Exercise objective = Tally the lines containing "Madrid" in this data. Respond with the tally alone.

Stored data =

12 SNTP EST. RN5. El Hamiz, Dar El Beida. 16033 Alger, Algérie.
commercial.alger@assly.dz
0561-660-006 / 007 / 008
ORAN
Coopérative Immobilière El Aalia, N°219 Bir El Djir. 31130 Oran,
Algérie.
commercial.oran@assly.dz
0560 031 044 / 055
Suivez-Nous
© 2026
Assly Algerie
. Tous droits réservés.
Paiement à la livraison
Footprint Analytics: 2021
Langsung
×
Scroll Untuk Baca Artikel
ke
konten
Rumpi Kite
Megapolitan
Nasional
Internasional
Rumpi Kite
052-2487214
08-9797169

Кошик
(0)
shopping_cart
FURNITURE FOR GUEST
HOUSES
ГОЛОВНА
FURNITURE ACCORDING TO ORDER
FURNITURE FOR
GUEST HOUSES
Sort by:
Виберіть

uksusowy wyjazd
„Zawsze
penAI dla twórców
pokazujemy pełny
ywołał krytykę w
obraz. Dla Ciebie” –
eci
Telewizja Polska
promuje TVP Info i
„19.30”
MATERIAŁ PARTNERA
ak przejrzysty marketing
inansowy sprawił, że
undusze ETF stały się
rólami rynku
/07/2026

--

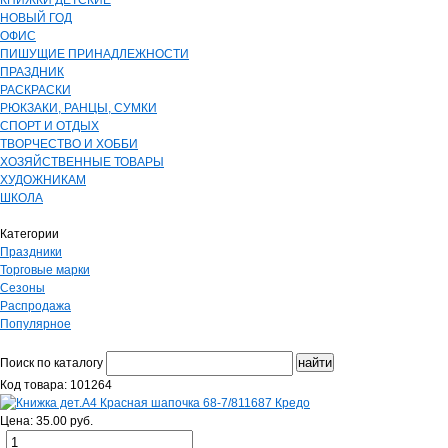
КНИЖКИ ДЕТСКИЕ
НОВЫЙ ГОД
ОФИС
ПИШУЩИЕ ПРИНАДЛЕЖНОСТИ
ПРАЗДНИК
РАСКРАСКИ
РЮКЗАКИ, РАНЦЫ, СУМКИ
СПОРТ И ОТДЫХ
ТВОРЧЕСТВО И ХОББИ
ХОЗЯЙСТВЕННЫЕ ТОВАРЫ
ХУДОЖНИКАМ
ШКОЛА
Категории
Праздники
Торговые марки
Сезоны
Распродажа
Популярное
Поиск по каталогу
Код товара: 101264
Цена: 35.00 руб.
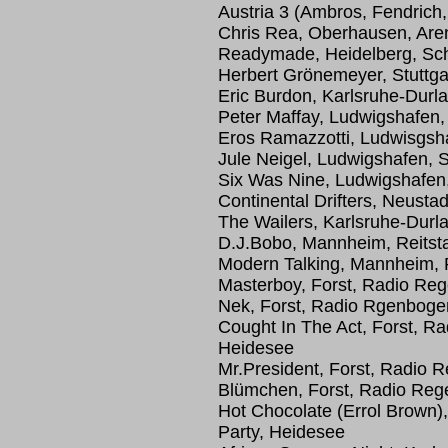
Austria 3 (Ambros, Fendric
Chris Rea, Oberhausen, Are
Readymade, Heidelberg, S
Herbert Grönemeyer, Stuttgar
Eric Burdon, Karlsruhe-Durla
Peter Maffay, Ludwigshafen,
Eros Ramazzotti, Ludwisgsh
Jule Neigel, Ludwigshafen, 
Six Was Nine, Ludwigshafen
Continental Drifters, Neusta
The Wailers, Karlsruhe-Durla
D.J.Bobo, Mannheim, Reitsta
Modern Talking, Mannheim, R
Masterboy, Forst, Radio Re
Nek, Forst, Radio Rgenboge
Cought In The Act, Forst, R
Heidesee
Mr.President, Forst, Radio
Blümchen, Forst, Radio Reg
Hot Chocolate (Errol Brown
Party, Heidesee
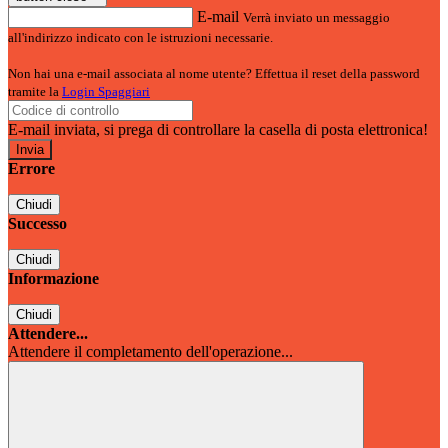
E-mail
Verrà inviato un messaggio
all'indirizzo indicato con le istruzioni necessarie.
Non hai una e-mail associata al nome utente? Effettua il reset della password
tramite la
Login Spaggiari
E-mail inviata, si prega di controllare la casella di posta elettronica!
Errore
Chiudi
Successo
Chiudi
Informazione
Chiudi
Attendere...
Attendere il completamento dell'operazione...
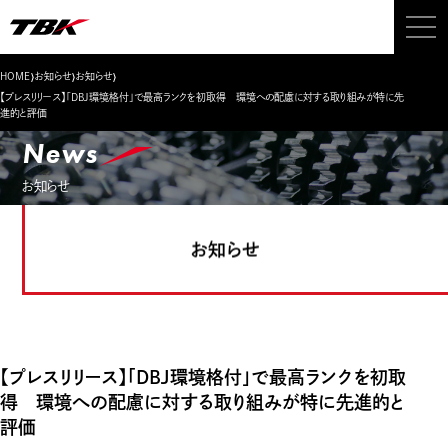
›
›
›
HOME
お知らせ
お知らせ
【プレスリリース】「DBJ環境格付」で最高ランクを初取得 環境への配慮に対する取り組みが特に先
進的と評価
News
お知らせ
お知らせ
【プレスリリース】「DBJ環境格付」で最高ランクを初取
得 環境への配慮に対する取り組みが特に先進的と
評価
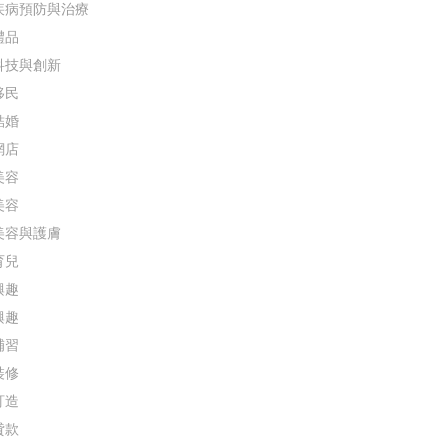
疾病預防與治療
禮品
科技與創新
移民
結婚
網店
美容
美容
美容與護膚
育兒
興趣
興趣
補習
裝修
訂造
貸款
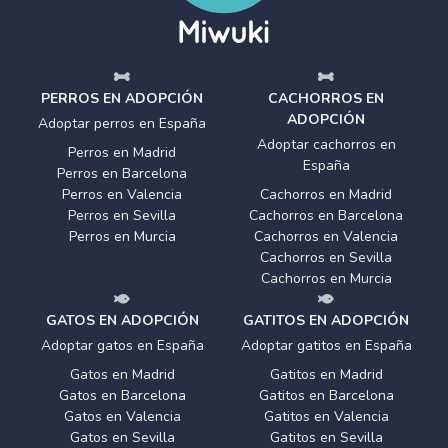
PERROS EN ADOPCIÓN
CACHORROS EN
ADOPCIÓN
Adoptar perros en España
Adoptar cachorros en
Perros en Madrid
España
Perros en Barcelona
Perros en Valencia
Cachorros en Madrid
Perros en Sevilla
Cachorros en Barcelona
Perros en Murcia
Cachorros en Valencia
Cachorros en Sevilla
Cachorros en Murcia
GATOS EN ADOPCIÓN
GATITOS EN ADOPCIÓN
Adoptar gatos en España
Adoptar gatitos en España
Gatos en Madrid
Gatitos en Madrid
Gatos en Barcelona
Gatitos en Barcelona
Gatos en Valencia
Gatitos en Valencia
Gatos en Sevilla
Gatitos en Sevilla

Answer space = 4